Transducers of the prior art have used elastomer materials such as silicon rubber for varying applications as exemplarily illustrated by the patents to Kolter, U.S. Pat. No. 3,586,889, Lungo, U.S. Pat. No. 3,560,772 and Miller U.S. Pat. No. 3,663,842. In contrast, the elastomer backing member of this invention, loaded with tungsten powder, provides a damped piezoelectric element without limiting its frequency range of response. The tungsten particles, having a very high acoustic impedance, effectively act as scattering centers to disperse the sound. In addition the tungsten raises the acoustic impedance of the backing member so that a larger portion of the signal is transmitted through the backing member. Since the backing member is made with high temperature silicon rubber the finished transducer can be used at high temperatures of approximately 500° F. The high ratio of tungsten to silicon rubber as taught by this invention, renders the backing member electrically conductive with the desired properties described and the elastomeric qualities of the member in its diluted state, maintains continuity of electrical contact over the entire face of the crystal (active element) in the event of fracturing of the active element.

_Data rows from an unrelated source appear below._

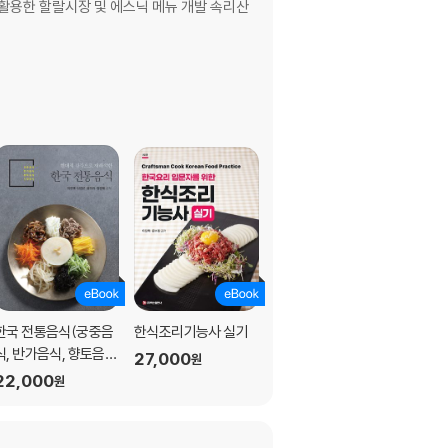
활용한 할랄시장 및 에스닉 메뉴 개발 속리산
한국 전통음식(궁중음
한식조리기능사 실기
조리과학 & 관능평가
식, 반가음식, 향토음
(이진택 외)
27,000
원
식, 시절음식)
22,000
32,000
원
원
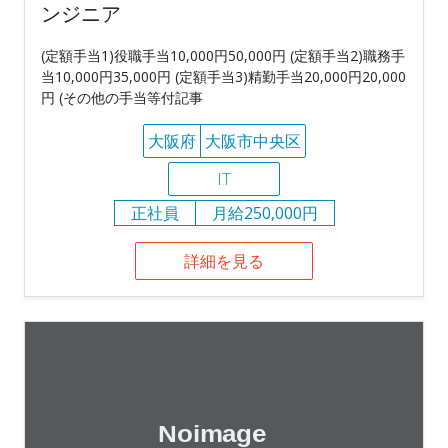
ンジニア
(定額手当1)役職手当10,000円50,000円 (定額手当2)職務手
当10,000円35,000円 (定額手当3)精勤手当20,000円20,000
円 (その他の手当等付記事
大阪府
大阪市中央区
IT
正社員
月給250,000円
詳細を見る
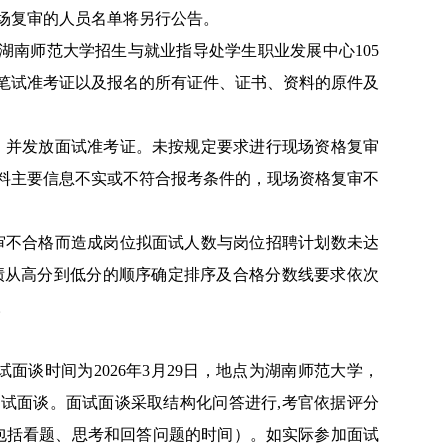
场复审的人员名单将另行公告。
点为湖南师范大学招生与就业指导处学生职业发展中心105
笔试准考证以及报名的所有证件、证书、资料的原件及
象，并发放面试准考证。未按规定要求进行现场资格复审
料主要信息不实或不符合报考条件的，现场资格复审不
复审不合格而造成岗位拟面试人数与岗位招聘计划数未达
成绩从高分到低分的顺序确定排序及合格分数线要求依次
。
面谈时间为2026年3月29日，地点为湖南师范大学，
试面谈。面试面谈采取结构化问答进行,考官依据评分
（包括看题、思考和回答问题的时间）。如实际参加面试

Thus, the contributions of this invention in providing continued electrical continuity, a broad frequency range of responses, operability in a high temperature caustic environment, and damping, fill the void in the teachings of the prior art engendered by the advent of fast breeder technology.
An important consideration in the fabrication of such transducers for use in high temperature caustic sodium environments is the bond fastening of the active element to the transducer faceplate which protects the active element from the sodium and focuses the ultrasound. One particular bonding material specifically suitable for such an application is lead alloy solder (1.5% Ag/5% Sn/93.5% Pb) which has a melting point of approximately 560° F. This bond must withstand the temperature and radiation levels projected for fast breeder applications and must provide proper acoustic coupling between the active element and the lens. Further, the bond must have adequate ductility to accommodate the large difference in thermal expansion, in the order of 6:1 between the active element and the lens. To assist wetting of the transducer faceplate/sodium interface, which is essential for good acoustic coupling, the faceplate is etched to remove oxidation and foreign matter and a one micron thick layer of gold is vapor deposited onto the lens outer surfaces 16 to passivate the surface and prevent reoxidation and contamination. In sodium, the gold rapidly dissolves away, thereby exposing the clean transducer face to the sodium. Therefore, the bonding operation must be done in an inert or oxygen free environment to prevent reoxidation of the transducer face, thus, soldering flux cannot be used.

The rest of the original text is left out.